Pits traversed using parallelStream and how to avoid problems in asynchronous operations

Keywords: Java Programming

Java 8 has been around for a long time, and now it's version 12 of Java.

In my previous company, lambad is recommended for traversing sets of operations when writing code.

That's like the following

        List<Integer>  list  =  new ArrayList<>();
        for (int j = 0; j < 1000; j++) {
            list.add(j);
        }
        list.stream().forEach(value -> {
            System.out.println(value);
        });

This efficiency is similar to the traditional foreach and for loop traversal, because the Point-Opening forEast method will find that the following method is actually used to traverse the collection.

In fact, the internal use of for traversal, so there is no difference in efficiency between the two, of course, because each company's programming habits are different, some people prefer the traditional for traversal.

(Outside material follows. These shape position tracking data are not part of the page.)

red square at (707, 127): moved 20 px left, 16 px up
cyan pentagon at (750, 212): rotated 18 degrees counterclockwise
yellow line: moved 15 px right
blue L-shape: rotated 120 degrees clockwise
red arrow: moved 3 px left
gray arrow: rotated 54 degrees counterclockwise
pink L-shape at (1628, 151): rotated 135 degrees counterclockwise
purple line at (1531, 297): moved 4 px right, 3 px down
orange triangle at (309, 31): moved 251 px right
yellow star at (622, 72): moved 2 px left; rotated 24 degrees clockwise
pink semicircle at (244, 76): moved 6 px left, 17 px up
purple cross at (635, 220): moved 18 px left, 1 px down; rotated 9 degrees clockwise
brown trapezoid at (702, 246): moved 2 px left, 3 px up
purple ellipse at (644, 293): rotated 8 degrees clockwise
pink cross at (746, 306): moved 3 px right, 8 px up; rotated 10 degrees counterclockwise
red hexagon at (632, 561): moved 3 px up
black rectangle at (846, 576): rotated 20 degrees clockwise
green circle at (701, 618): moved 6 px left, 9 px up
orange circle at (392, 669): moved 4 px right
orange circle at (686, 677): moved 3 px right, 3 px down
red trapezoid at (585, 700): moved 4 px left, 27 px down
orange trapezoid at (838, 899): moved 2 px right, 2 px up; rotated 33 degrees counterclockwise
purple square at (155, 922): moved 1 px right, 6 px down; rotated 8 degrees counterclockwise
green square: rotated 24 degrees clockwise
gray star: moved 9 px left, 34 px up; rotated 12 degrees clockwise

Because the above traversal method will not improve efficiency, there is another way to do so.

parallelStream()
        List<Integer>  list  =  new ArrayList<>();
        for (int j = 0; j < 1000; j++) {
            list.add(j);
        }
        list.parallelStream().forEach(value -> {
            System.out.println(value);
        });

The above method is asynchronous.

This traversal method, because it is asynchronous traversal, will produce a situation that the order of traversal is out of order. Of course, it also has the corresponding advantage that the traversal speed will be fast, which can be used when the generated results do not consider the problem of sorting and the amount of data is large.

 

However, there are advantages and disadvantages, because asynchronism, so the need to consider the issue of threads, is the generated results really what you want?

Run a piece of code with the following examples:

public static void main(String[] args) {
        List<Integer>  list  =  new ArrayList<>();
        for (int j = 0; j < 1000; j++) {
            list.add(j);
        }
        System.out.println("The length of the collection that was initially generated:"+list.size());
        //Parallel Stream can cause loss when traversing data
        for (int i = 0; i < 10 ; i++) {

            List<Integer> parseList = new ArrayList<>();
            list.parallelStream().forEach(integer -> {
                parseList.add(integer);
            });
            System.out.println("Set Length for Each Traverse:"+ parseList.size());
        }
    }

I first created a 1000-length collection, and then traversed it many times. However, I found that the last traversed collection had a few data, and the array crossed the bounds when traversed many times.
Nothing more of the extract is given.